Set up, but do not evaluate, an integral that represents the length of the following curve.
$$\left\{\begin{array}{rl} x &= t-t^2\\ y &= \frac{4}{3}t^{3/2}\end{array}\right. \qquad\qquad 1 \leq t \leq 2$$
My solution:
First of all, I find derivative
$$\dfrac{dx}{dt}=1-2t$$
and
$$\dfrac{dy}{dt}=2\sqrt{t}$$
Since parameter $t$ ranges from $t=1$ to $t=2$ we see that
$$(x(1),y(1))=(0,\frac{4}{3})$$
and
$$(x(2),y(2))=(-2, \frac{8\sqrt{2}}{3})$$
It is easy to see in integrating formula we should begin from $x=-2 \ (t=2)$ to $x=0 \ (t=1)$. So length of this parametric curve is $$L=\int \limits_{2}^{1}\sqrt{(1-2t)^2+4t}\ dt$$ But it is obvious that this integral has negative value. What's wrong?

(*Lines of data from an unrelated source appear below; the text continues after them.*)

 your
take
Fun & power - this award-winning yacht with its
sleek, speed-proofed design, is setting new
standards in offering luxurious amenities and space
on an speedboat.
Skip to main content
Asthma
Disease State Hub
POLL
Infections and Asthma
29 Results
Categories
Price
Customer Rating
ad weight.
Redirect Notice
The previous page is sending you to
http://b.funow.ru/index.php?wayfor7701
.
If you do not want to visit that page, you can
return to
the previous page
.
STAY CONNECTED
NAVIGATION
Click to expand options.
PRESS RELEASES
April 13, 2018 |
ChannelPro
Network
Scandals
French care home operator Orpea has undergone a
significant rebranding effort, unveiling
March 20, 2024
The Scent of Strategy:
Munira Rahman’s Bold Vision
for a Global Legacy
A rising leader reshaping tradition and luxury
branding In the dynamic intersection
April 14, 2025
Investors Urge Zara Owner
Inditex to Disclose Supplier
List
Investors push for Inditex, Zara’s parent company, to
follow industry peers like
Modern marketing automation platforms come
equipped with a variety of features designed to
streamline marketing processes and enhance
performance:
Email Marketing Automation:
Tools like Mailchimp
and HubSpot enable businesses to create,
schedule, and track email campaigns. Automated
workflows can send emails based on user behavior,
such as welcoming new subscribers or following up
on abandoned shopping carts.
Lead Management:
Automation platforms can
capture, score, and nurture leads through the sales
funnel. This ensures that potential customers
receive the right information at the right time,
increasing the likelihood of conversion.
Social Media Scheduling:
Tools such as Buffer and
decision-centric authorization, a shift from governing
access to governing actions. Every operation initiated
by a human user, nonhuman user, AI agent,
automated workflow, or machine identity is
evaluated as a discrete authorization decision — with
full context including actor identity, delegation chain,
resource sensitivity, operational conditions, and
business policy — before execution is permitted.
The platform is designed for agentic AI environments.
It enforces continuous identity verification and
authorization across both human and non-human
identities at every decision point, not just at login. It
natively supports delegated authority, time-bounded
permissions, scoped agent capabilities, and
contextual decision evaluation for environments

Why should upper limit be 2 and lower limit be 1. I can not grasp this question for quite long period of time. Please help.

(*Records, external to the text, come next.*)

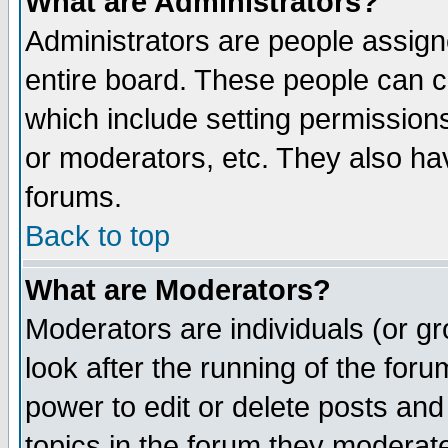
What are Administrators?
Administrators are people assigne
entire board. These people can co
which include setting permission
or moderators, etc. They also have
forums.
Back to top
What are Moderators?
Moderators are individuals (or gro
look after the running of the for
power to edit or delete posts and
topics in the forum they moderat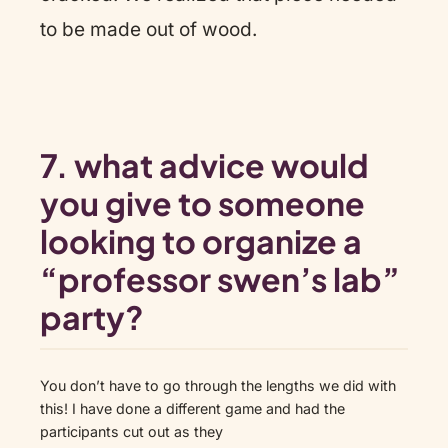
to be made out of wood.
7. what advice would
you give to someone
looking to organize a
“professor swen’s lab”
party?
You don’t have to go through the lengths we did with
this! I have done a different game and had the
participants cut out as they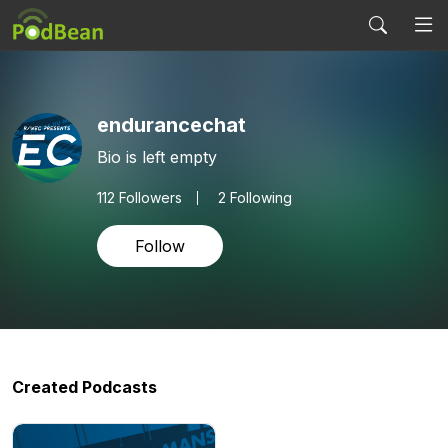
endurancechat
Bio is left empty
112
Followers
2 Following
Follow
Created Podcasts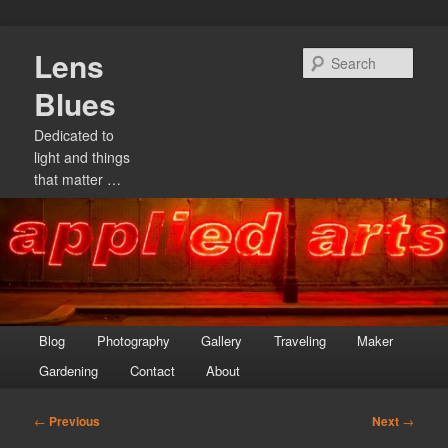
Skip
Lens
to
Sear
primary
Blues
content
Dedicated to
light and things
that matter …
Main
Blog
Photography
Gallery
Traveling
Maker
menu
Gardening
Contact
About
Post
←
Previous
Next
→
navigation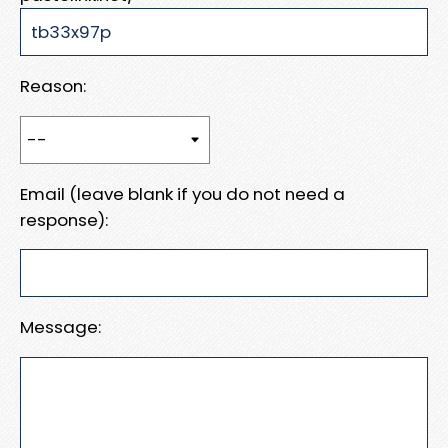
Reason:
Email (leave blank if you do not need a
response):
Message:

ADDITION: Suppose we have an ellipse in parametric equations $x=a\cos \theta, \ y=b\sin \theta, \ \theta \in[0,2\pi]$. And we want to find its area. Is we compute the integral $\int \limits_{0}^{2\pi}{b\sin \theta (a\cos \theta)' d\theta}$ we will get the negative. Here we have ambiguity with arc length.
Let function $\mathrm x : [1,2] \to \mathbb R^2$ be defined as follows
$$\mathrm x (t) := \begin{bmatrix} t-t^2\\ \frac{4}{3}t^{3/2}\end{bmatrix}$$
We would like to determine the length of the curve $\{ \mathrm x (t) \mid t \in [1,2] \}$, which is given by the integral
$$\ell := \int_1^2 \| \dot{\mathrm x} (t) \|_2 \, \mathrm d t = \int_1^2 \sqrt{(1-2t)^2 + 4 t} \, \mathrm d t$$
Note that the integration is carried out from endpoint $\mathrm a := \mathrm x (1)$ to endpoint $\mathrm b := \mathrm x (2)$. If, instead, we want to integrate from endpoint $\mathrm b$ to endpoint $\mathrm a$, then let $\tau := 2 - t$ and compute the integral
$$\int_0^1 \| \dot{\mathrm x} (2-\tau) \|_2 \, \mathrm d \tau = \int_0^1 \sqrt{(2\tau-3)^2 + 4 (2-\tau)} \, \mathrm d \tau$$